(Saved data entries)
◇ ◇ ◇
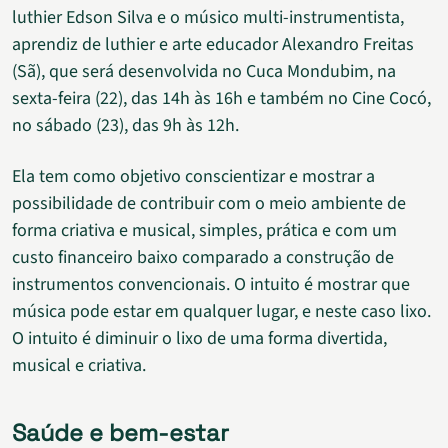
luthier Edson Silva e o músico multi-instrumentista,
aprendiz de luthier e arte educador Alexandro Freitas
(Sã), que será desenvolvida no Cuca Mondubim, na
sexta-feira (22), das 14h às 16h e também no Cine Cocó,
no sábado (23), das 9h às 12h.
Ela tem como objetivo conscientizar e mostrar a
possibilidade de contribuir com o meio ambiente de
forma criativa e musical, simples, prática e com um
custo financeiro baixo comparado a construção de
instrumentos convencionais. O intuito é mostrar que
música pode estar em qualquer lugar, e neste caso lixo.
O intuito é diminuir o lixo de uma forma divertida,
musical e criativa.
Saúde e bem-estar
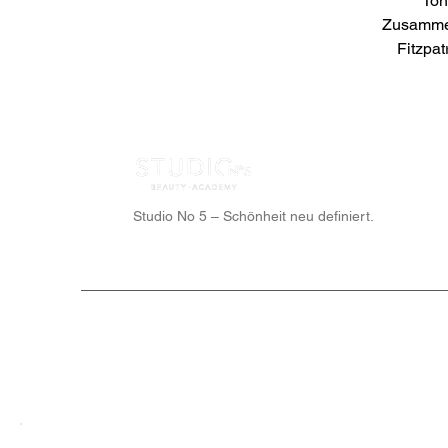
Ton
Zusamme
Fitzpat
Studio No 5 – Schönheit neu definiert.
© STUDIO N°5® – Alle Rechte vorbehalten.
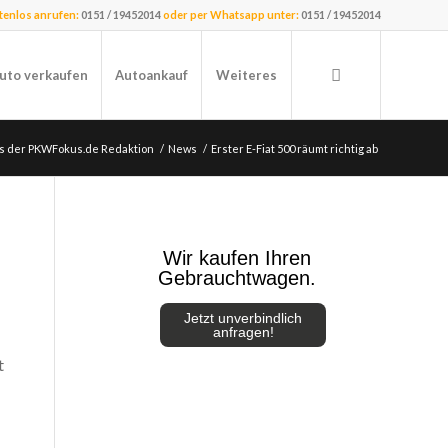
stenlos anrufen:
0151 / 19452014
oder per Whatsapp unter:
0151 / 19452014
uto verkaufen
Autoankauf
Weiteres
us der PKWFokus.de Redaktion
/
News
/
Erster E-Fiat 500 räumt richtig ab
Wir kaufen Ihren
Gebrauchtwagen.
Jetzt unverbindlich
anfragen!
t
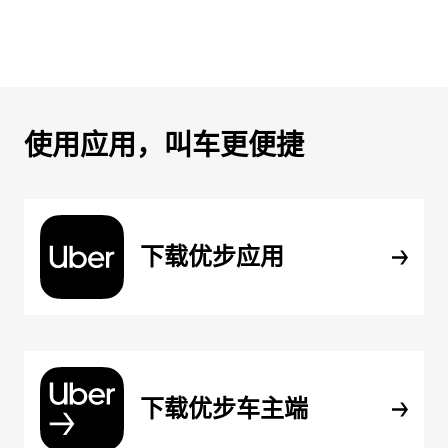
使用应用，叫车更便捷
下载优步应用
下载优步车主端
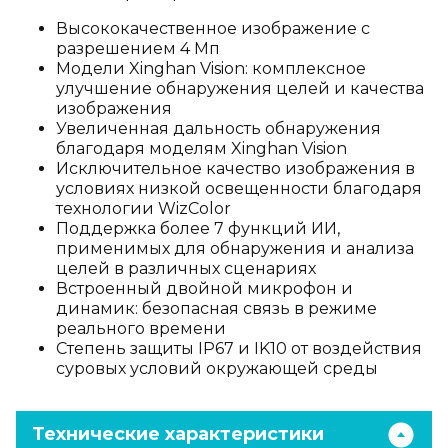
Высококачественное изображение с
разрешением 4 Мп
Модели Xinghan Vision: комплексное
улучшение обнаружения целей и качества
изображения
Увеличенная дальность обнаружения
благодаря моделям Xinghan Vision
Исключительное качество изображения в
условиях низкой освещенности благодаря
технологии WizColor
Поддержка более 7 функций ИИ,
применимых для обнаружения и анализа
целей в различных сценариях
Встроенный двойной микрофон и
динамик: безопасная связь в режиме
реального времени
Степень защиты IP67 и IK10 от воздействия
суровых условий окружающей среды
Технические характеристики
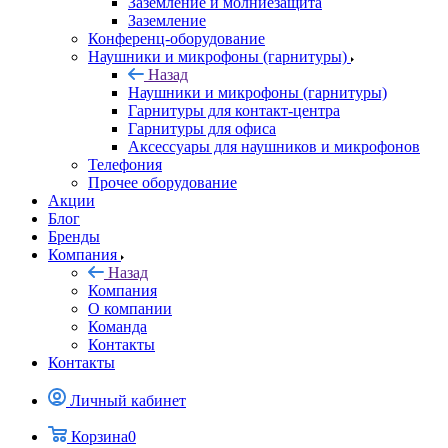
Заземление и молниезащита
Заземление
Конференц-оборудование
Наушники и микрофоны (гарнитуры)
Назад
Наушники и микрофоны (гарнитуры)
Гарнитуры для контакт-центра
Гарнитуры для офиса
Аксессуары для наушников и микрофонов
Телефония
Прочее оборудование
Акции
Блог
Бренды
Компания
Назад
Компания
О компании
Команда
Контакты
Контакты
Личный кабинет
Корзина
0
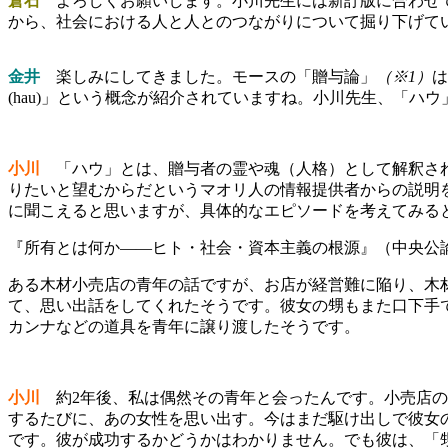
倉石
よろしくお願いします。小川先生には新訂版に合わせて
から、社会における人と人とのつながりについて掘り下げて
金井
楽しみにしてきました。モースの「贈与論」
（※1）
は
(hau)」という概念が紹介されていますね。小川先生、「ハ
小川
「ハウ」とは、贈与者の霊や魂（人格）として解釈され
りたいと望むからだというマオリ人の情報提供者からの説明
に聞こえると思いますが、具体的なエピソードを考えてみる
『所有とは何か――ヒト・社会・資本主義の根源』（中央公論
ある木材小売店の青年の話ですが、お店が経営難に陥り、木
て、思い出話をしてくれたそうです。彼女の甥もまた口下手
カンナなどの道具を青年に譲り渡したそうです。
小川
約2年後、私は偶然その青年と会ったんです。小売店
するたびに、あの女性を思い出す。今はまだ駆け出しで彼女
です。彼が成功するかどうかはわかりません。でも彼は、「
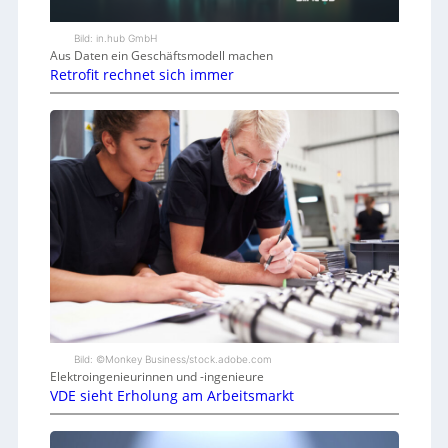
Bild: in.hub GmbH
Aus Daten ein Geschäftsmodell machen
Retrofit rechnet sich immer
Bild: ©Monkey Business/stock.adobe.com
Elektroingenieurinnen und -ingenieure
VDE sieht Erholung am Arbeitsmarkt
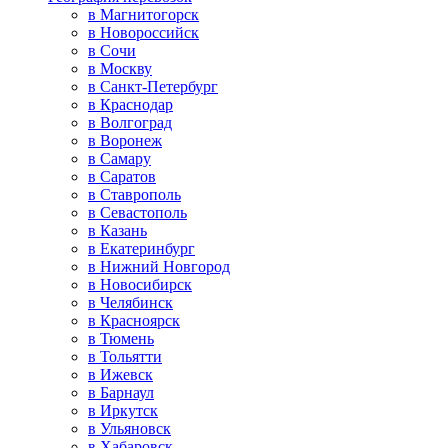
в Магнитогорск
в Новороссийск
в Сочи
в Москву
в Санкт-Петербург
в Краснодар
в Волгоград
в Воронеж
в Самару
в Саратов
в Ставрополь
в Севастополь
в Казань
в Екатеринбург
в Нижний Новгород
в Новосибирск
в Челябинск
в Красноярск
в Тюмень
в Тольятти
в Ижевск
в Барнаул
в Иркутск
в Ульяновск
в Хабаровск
◇ ◇ ◇
### Work instruction
Word for word, return the records shown above without their pictures.

### Written solution
luthier Edson Silva e o músico multi-instrumentista,
aprendiz de luthier e arte educador Alexandro Freitas
(Sã), que será desenvolvida no Cuca Mondubim, na
sexta-feira (22), das 14h às 16h e também no Cine Cocó,
no sábado (23), das 9h às 12h.
Ela tem como objetivo conscientizar e mostrar a
possibilidade de contribuir com o meio ambiente de
forma criativa e musical, simples, prática e com um
custo financeiro baixo comparado a construção de
instrumentos convencionais. O intuito é mostrar que
música pode estar em qualquer lugar, e neste caso lixo.
O intuito é diminuir o lixo de uma forma divertida,
musical e criativa.
Saúde e bem-estar
Ton
Zusamme
Fitzpat
Studio No 5 – Schönheit neu definiert.
© STUDIO N°5® – Alle Rechte vorbehalten.
stenlos anrufen:
0151 / 19452014
oder per Whatsapp unter:
0151 / 19452014
uto verkaufen
Autoankauf
Weiteres
us der PKWFokus.de Redaktion
/
News
/
Erster E-Fiat 500 räumt richtig ab
Wir kaufen Ihren
Gebrauchtwagen.
Jetzt unverbindlich
anfragen!
t
使用应用，叫车更便捷
下载优步应用
下载优步车主端
Высококачественное изображение с
разрешением 4 Мп
Модели Xinghan Vision: комплексное
улучшение обнаружения целей и качества
изображения
Увеличенная дальность обнаружения
благодаря моделям Xinghan Vision
Исключительное качество изображения в
условиях низкой освещенности благодаря
технологии WizColor
Поддержка более 7 функций ИИ,
применимых для обнаружения и анализа
целей в различных сценариях
Встроенный двойной микрофон и
динамик: безопасная связь в режиме
реального времени
Степень защиты IP67 и IK10 от воздействия
суровых условий окружающей среды
Технические характеристики
Заземление и молниезащита
Заземление
Конференц-оборудование
Наушники и микрофоны (гарнитуры)
Назад
Наушники и микрофоны (гарнитуры)
Гарнитуры для контакт-центра
Гарнитуры для офиса
Аксессуары для наушников и микрофонов
Телефония
Прочее оборудование
Акции
Блог
Бренды
Компания
Назад
Компания
О компании
Команда
Контакты
Контакты
Личный кабинет
Корзина
0
倉石
よろしくお願いします。小川先生には新訂版に合わせて
から、社会における人と人とのつながりについて掘り下げて
金井
楽しみにしてきました。モースの「贈与論」
（※1）
は
(hau)」という概念が紹介されていますね。小川先生、「ハ
小川
「ハウ」とは、贈与者の霊や魂（人格）として解釈され
りたいと望むからだというマオリ人の情報提供者からの説明
に聞こえると思いますが、具体的なエピソードを考えてみる
『所有とは何か――ヒト・社会・資本主義の根源』（中央公論
ある木材小売店の青年の話ですが、お店が経営難に陥り、木
て、思い出話をしてくれたそうです。彼女の甥もまた口下手
カンナなどの道具を青年に譲り渡したそうです。
小川
約2年後、私は偶然その青年と会ったんです。小売店
するたびに、あの女性を思い出す。今はまだ駆け出しで彼女
です。彼が成功するかどうかはわかりません。でも彼は、「
Bild: in.hub GmbH
Aus Daten ein Geschäftsmodell machen
Retrofit rechnet sich immer
Bild: ©Monkey Business/stock.adobe.com
Elektroingenieurinnen und -ingenieure
VDE sieht Erholung am Arbeitsmarkt
в Магнитогорск
в Новороссийск
в Сочи
в Москву
в Санкт-Петербург
в Краснодар
в Волгоград
в Воронеж
в Самару
в Саратов
в Ставрополь
в Севастополь
в Казань
в Екатеринбург
в Нижний Новгород
в Новосибирск
в Челябинск
в Красноярск
в Тюмень
в Тольятти
в Ижевск
в Барнаул
в Иркутск
в Ульяновск
в Хабаровск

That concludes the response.